The following quotes were taken from two articles in The Charleston Gazette
"I think mountaintop removal is analogous to serious disease, like AIDS..." "...most mines strip topsoil and do not replace it."
"It will take 150 to 200 years before trees would become reestablished following such a drastic" mining practice."
"It is a sad irony that mountaintop removal actually destroys more coal mining jobs than it creates; union miners are expediently replaced by relatively few heavy-equipment operators."
"This irresponsible excavation of coal makes the landscape so unsightly that it ruins tourism. (I can't envision tourists coming to see these barren wastelands!)"
"All native plant and animals are practically eliminated."
"In West Virginia, from 1977 to 1997, 300,000 acres were made into a moonscape by the decapitation of our mountains. Vast areas of our Mountain State are made uninhabitable for our citizens."
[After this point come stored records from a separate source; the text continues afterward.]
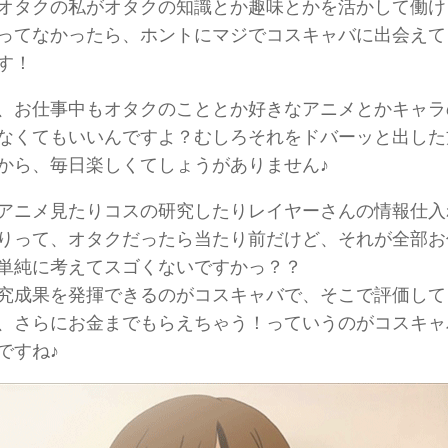
オタクの私がオタクの知識とか趣味とかを活かして働け
ってなかったら、ホントにマジでコスキャバに出会えて
す！
、お仕事中もオタクのこととか好きなアニメとかキャラ
なくてもいいんですよ？むしろそれをドバーッと出した
から、毎日楽しくてしょうがありません♪
アニメ見たりコスの研究したりレイヤーさんの情報仕入
りって、オタクだったら当たり前だけど、それが全部お
単純に考えてスゴくないですかっ？？
究成果を発揮できるのがコスキャバで、そこで評価して
、さらにお金までもらえちゃう！っていうのがコスキャ
ですね♪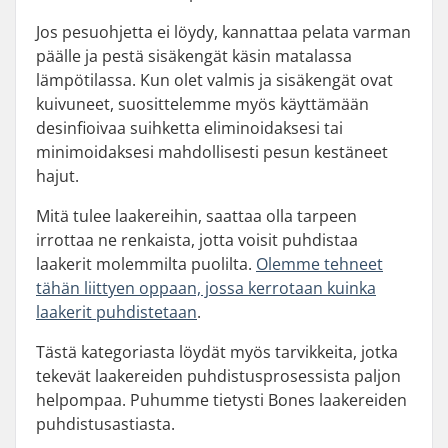
Jos pesuohjetta ei löydy, kannattaa pelata varman
päälle ja pestä sisäkengät käsin matalassa
lämpötilassa. Kun olet valmis ja sisäkengät ovat
kuivuneet, suosittelemme myös käyttämään
desinfioivaa suihketta eliminoidaksesi tai
minimoidaksesi mahdollisesti pesun kestäneet
hajut.
Mitä tulee laakereihin, saattaa olla tarpeen
irrottaa ne renkaista, jotta voisit puhdistaa
laakerit molemmilta puolilta.
Olemme tehneet
tähän liittyen oppaan, jossa kerrotaan kuinka
laakerit puhdistetaan
.
Tästä kategoriasta löydät myös tarvikkeita, jotka
tekevät laakereiden puhdistusprosessista paljon
helpompaa. Puhumme tietysti Bones laakereiden
puhdistusastiasta.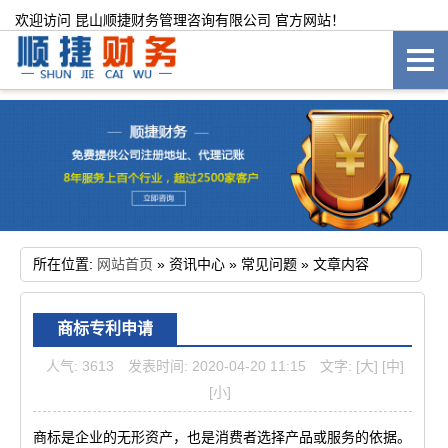
欢迎访问 昆山顺捷财务管理咨询有限公司 官方网站！
所在位置:
网站首页
»
资讯中心
»
常见问题
»
文章内容
商标专利申请
人气: 3613
发表时间: 2020-04-20 11:15
文字:
[大]
[中]
[小]
商标是企业的无形资产，也是消费者选择产品或服务的依据。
"Timber is the only renewable natural resource and the industry employs more than 30,000 people..."
"...the current reclamation practices are bogus."
"Television ads falsely lead viewers to think all [mountain top removal] sites are fine developments. Less than 5% really are."
"I resigned as a matter of principle, for I did not want to share in the blame nor guilt for the loss of West Virginia's heritage through the loss of our forested mountains."
In an interview with Bill Maxey (Not in The Charleston Gazette): "The over 300,000 acres already destroyed by mountain top removal would have grown 60,000,000 board feet of timber every year forever. 60,000,000 board feet of timber could have been cut every year forever, without reducing the timber mass, on what has already been destroyed by mountain top removal."
"I think mountaintop removal is analogous to serious disease, like AIDS," Maxey was associate professor of forest management at West Virginia University, where he taught for 11 years. Maxey also has worked 15 years as a forester for Westvaco Corp. and seven years for Georgia Pacific.